## Aim of the task:
Only lines holding the word "Widerøe" should be copied from the material.

## Raw data:
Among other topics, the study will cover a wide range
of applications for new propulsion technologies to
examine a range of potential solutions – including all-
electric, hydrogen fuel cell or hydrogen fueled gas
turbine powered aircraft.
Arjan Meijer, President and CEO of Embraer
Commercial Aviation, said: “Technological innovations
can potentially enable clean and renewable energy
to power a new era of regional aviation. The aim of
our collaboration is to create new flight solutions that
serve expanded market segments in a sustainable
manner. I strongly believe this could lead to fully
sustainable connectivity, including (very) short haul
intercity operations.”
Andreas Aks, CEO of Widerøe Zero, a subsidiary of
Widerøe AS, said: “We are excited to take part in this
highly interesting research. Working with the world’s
==
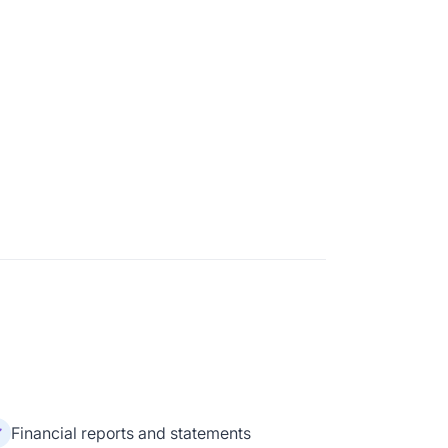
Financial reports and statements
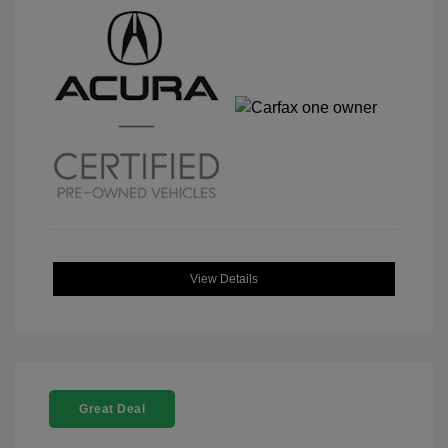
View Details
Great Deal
--
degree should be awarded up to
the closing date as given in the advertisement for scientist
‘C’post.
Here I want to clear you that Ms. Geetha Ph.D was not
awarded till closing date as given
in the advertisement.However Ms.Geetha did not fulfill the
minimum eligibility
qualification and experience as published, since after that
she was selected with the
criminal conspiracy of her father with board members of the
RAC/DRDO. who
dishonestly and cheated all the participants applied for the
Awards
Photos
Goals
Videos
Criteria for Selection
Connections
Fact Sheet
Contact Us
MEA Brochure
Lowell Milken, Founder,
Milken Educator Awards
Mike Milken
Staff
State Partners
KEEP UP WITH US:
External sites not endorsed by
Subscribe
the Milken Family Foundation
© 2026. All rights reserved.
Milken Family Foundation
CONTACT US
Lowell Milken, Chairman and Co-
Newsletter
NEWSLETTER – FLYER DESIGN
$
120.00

## Exercise response:
Andreas Aks, CEO of Widerøe Zero, a subsidiary of
Widerøe AS, said: “We are excited to take part in this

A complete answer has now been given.